*** Exercise material ***

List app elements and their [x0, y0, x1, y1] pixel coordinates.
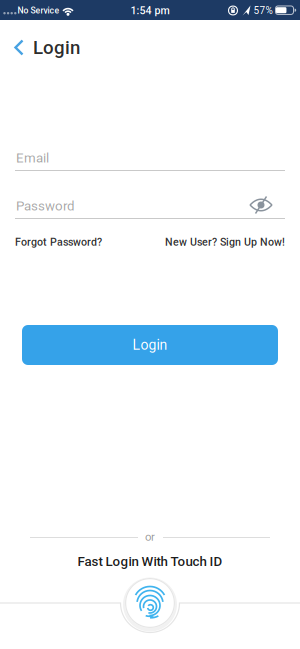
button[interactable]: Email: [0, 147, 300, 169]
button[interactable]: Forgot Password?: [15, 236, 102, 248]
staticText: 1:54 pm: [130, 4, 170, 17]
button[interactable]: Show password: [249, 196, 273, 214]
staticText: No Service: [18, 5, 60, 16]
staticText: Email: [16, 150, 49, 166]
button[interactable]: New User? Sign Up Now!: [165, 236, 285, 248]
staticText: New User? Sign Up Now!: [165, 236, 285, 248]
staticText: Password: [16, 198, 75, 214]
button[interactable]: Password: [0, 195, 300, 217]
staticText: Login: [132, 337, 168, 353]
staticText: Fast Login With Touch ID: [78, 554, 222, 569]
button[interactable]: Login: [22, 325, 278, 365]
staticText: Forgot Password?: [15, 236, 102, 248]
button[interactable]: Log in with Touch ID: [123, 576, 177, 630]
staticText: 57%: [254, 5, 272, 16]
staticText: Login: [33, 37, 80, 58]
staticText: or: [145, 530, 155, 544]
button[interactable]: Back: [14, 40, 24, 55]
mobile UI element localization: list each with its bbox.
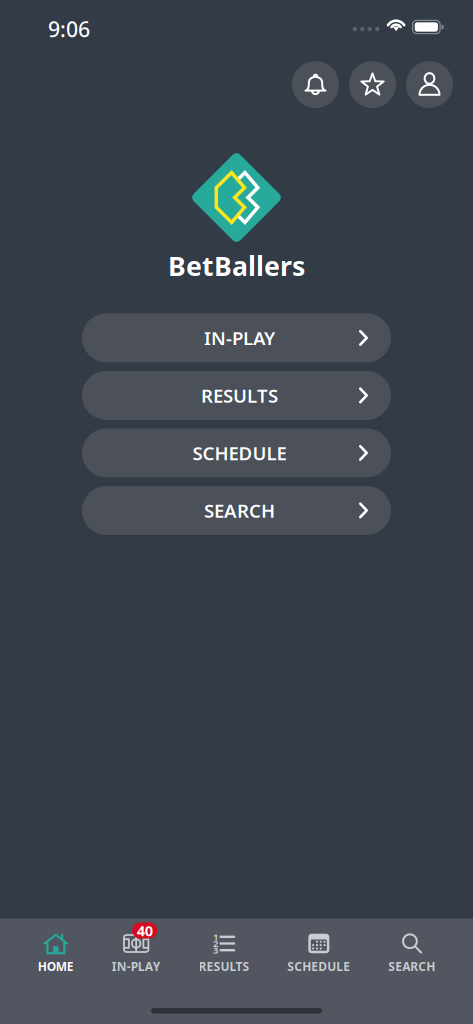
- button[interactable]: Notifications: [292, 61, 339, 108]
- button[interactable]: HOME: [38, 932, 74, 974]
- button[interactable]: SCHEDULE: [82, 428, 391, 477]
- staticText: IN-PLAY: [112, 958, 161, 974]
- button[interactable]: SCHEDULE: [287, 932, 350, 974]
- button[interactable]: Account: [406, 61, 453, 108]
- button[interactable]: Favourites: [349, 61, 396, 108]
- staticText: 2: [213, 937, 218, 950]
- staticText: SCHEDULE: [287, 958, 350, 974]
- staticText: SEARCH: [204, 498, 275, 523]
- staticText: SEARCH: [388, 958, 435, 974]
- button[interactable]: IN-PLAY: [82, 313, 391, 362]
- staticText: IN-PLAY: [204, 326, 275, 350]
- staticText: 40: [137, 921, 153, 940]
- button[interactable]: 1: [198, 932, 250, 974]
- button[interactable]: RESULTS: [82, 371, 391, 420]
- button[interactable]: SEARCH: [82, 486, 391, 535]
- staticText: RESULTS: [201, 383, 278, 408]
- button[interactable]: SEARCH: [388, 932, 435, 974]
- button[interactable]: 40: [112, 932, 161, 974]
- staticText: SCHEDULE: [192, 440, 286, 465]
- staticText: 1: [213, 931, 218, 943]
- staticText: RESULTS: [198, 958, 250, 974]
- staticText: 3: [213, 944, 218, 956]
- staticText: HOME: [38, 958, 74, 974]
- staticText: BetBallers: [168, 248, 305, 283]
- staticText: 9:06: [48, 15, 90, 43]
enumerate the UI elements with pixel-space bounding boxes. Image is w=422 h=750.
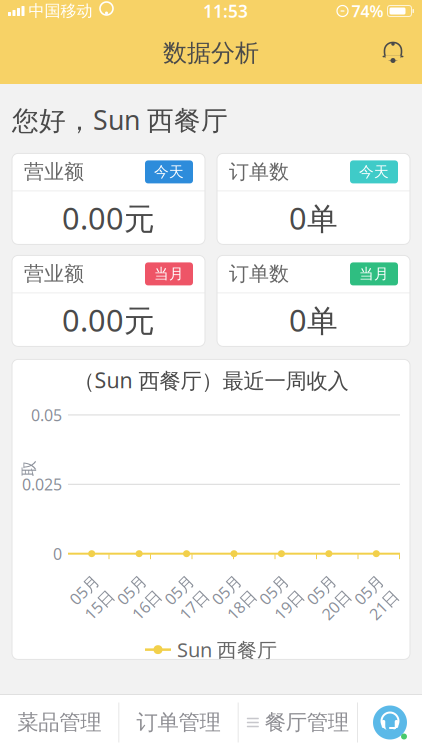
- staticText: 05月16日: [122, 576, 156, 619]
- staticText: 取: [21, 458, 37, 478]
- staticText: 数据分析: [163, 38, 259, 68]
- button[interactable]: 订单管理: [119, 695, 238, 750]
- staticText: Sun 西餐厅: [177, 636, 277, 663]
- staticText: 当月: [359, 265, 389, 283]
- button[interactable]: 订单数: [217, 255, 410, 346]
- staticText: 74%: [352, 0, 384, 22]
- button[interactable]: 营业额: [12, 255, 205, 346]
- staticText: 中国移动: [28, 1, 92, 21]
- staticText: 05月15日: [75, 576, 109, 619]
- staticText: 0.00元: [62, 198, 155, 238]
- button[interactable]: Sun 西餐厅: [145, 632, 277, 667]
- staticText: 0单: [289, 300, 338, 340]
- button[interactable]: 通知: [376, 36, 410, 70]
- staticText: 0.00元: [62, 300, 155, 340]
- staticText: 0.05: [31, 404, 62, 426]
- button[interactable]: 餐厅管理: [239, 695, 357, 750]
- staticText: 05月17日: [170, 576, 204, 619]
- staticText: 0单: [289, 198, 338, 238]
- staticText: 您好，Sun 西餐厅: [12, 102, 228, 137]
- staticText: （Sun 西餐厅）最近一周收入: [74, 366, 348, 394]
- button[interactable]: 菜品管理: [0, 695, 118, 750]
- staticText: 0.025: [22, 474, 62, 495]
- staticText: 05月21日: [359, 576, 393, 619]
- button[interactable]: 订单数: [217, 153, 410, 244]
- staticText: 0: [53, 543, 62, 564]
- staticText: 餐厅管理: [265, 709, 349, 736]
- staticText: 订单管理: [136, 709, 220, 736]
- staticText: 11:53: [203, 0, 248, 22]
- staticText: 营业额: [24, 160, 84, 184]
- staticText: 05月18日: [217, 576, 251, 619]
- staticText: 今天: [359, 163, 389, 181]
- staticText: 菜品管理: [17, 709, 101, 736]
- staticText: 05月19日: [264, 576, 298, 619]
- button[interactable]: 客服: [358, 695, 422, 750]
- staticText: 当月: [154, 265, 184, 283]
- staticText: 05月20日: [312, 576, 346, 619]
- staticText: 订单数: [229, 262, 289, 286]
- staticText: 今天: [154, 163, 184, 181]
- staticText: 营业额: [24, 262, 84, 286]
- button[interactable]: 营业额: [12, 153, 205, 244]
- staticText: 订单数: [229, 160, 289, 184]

*** End of Exercise material ***
*** Exercise material ***

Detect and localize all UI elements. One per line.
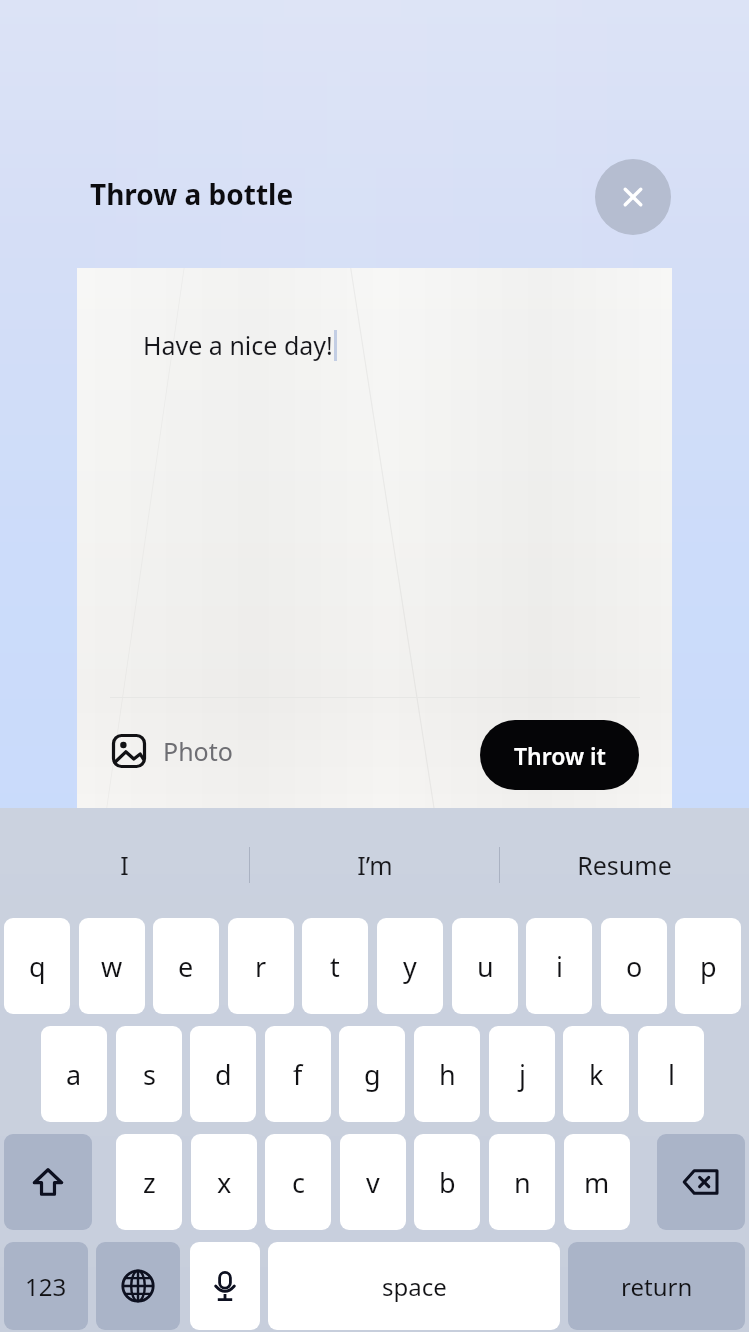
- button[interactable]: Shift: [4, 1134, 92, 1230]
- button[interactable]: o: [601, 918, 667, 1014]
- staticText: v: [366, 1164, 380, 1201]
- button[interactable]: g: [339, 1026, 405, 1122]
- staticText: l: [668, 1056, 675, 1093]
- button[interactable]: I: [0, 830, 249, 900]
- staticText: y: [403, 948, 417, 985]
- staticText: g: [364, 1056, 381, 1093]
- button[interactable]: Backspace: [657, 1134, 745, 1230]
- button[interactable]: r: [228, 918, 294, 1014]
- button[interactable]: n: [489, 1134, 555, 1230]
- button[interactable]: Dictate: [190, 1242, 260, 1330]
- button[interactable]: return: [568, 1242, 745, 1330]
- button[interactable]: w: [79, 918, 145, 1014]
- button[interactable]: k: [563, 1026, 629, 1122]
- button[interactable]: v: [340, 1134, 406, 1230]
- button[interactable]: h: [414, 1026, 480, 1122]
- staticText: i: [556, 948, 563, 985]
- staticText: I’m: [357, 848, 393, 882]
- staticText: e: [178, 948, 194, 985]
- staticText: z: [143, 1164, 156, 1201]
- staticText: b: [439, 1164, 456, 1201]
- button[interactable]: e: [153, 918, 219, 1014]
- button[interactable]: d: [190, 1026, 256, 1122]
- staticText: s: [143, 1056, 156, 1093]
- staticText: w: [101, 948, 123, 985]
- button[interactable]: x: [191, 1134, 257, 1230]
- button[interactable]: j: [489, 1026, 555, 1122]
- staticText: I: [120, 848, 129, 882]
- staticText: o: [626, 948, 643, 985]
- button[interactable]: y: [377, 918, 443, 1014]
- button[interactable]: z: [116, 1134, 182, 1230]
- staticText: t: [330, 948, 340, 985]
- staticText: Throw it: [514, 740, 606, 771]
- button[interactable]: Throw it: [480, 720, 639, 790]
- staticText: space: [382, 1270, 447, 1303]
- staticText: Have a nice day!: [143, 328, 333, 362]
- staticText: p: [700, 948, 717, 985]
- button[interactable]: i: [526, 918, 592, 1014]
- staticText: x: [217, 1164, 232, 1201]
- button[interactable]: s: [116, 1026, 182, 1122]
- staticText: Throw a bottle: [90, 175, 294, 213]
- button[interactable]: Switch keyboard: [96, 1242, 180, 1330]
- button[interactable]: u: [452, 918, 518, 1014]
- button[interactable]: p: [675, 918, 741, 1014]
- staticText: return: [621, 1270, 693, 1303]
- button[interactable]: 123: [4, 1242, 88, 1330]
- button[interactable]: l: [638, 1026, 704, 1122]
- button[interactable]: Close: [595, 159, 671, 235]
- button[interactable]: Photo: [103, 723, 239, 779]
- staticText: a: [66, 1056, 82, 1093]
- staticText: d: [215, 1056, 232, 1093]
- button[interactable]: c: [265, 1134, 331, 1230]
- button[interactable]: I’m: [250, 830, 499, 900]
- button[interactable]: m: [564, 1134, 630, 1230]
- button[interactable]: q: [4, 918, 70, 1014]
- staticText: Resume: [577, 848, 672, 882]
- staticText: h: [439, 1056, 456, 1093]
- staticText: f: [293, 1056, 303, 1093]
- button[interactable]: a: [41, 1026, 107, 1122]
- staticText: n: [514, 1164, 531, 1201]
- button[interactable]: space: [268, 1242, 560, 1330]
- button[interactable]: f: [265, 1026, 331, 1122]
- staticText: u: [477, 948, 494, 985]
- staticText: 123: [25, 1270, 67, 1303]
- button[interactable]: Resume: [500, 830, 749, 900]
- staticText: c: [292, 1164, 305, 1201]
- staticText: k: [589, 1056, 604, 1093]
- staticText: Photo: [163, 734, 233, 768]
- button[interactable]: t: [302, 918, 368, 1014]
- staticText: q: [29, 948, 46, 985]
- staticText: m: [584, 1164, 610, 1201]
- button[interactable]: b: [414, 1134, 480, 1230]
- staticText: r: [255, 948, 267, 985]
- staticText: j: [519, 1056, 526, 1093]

*** End of Exercise material ***
*** Exercise material ***

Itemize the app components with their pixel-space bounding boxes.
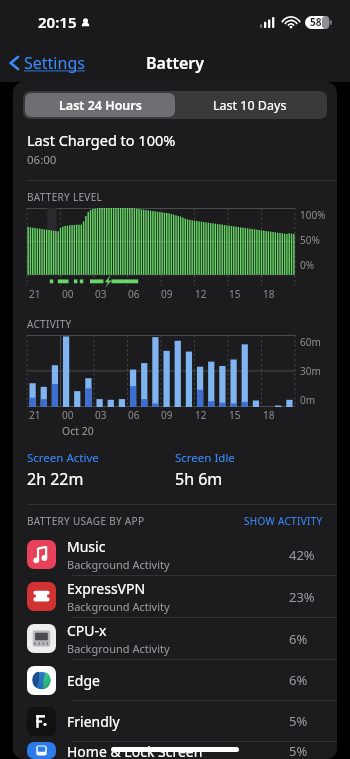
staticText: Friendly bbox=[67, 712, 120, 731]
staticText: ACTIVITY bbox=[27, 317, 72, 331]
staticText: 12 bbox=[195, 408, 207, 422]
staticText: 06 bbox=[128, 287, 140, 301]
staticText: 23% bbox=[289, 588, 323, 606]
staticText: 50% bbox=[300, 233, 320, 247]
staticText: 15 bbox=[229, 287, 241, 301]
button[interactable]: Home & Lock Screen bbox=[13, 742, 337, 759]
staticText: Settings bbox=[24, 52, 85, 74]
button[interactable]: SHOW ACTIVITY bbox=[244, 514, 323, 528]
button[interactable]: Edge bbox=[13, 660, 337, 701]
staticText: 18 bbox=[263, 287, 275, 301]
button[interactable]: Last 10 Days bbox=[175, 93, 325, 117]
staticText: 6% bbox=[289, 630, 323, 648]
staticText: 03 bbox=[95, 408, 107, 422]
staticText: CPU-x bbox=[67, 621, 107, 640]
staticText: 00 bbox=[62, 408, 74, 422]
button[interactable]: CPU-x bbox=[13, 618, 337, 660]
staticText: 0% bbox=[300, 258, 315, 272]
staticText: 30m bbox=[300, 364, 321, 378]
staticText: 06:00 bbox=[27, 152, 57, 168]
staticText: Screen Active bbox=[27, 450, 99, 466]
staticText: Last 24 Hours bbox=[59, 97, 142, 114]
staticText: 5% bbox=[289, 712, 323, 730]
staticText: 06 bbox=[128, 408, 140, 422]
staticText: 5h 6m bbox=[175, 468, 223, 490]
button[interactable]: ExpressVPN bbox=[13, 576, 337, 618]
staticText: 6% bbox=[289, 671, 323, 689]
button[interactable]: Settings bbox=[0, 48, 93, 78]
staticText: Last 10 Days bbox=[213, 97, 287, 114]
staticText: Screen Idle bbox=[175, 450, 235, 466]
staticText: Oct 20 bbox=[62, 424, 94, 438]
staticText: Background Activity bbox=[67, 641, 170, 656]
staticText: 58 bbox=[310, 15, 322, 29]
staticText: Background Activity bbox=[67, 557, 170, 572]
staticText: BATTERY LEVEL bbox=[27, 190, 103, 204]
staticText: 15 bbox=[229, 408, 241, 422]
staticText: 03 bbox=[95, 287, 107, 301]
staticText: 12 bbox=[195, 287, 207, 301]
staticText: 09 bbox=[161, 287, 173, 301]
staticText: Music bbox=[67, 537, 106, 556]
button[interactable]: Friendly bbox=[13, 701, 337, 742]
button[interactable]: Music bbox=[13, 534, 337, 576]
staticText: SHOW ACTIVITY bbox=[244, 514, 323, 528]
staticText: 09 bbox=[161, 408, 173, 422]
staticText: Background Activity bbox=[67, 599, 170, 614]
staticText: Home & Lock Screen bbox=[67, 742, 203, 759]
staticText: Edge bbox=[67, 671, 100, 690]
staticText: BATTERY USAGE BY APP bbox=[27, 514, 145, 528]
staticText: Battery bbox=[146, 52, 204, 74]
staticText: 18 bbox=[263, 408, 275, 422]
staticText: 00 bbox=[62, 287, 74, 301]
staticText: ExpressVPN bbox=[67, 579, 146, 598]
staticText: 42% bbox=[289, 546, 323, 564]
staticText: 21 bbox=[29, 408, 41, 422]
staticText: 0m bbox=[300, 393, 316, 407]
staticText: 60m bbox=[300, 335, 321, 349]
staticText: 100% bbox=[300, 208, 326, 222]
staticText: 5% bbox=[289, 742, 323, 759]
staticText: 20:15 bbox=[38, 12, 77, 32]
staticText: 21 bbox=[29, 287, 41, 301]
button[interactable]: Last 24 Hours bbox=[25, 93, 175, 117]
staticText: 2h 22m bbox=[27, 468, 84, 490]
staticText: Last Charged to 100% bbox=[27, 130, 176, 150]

*** End of Exercise material ***

What to work on >> From the data above, copy each line where the string "bounding" appears.

Exercise result >>
enumerate the UI elements with pixel-space bounding boxes. Image is w=422 h=750.
Itemize the app components with their pixel-space bounding boxes.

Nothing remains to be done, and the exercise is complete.